*ASSIGNMENT*
What is needed here is an exact repetition of the records below, beginning at the line that has "Zip code: 266000" and stopping after the line that has "underfoot despite not".

━━━━━━━━━━━━━━━━

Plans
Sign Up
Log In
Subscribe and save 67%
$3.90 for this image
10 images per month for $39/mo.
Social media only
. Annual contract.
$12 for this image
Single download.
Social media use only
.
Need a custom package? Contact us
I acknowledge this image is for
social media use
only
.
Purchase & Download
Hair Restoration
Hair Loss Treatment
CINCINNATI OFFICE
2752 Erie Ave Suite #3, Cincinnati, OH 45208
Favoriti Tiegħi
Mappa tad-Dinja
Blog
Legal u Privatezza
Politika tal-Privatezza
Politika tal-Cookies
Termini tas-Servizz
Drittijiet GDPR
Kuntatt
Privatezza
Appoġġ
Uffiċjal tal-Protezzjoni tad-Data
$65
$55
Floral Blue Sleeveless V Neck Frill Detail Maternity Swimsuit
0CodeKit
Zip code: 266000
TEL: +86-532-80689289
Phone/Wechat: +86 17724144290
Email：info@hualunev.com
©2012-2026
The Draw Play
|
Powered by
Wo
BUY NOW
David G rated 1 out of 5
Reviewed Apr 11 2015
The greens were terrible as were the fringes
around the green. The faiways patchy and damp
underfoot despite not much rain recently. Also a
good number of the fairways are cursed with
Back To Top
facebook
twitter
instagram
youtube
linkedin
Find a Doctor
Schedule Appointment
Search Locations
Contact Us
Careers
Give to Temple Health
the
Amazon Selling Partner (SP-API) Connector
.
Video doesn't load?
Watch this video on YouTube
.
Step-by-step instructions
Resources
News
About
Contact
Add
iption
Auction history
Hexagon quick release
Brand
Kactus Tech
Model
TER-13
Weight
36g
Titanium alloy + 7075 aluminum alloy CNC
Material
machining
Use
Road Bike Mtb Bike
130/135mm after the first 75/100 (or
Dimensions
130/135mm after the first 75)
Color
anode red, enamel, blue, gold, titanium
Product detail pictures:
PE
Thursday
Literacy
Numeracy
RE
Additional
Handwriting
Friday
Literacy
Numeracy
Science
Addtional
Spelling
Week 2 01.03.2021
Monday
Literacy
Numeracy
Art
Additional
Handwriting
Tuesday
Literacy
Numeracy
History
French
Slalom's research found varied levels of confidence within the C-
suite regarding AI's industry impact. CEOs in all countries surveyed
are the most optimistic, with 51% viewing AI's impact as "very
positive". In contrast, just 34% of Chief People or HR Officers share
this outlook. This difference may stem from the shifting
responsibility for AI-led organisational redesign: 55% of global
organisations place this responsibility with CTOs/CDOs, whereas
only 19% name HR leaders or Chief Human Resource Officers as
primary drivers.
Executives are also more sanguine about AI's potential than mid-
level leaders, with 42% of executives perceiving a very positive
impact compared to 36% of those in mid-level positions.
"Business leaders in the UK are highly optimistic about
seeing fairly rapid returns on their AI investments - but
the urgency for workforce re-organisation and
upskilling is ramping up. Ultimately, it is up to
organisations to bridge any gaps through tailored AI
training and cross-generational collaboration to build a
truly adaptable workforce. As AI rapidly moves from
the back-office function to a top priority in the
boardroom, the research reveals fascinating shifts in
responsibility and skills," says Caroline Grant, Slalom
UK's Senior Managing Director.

━━━━━━━━━━━━━━━━

*YOUR RESPONSE*
Zip code: 266000
TEL: +86-532-80689289
Phone/Wechat: +86 17724144290
Email：info@hualunev.com
©2012-2026
The Draw Play
|
Powered by
Wo
BUY NOW
David G rated 1 out of 5
Reviewed Apr 11 2015
The greens were terrible as were the fringes
around the green. The faiways patchy and damp
underfoot despite not much rain recently. Also a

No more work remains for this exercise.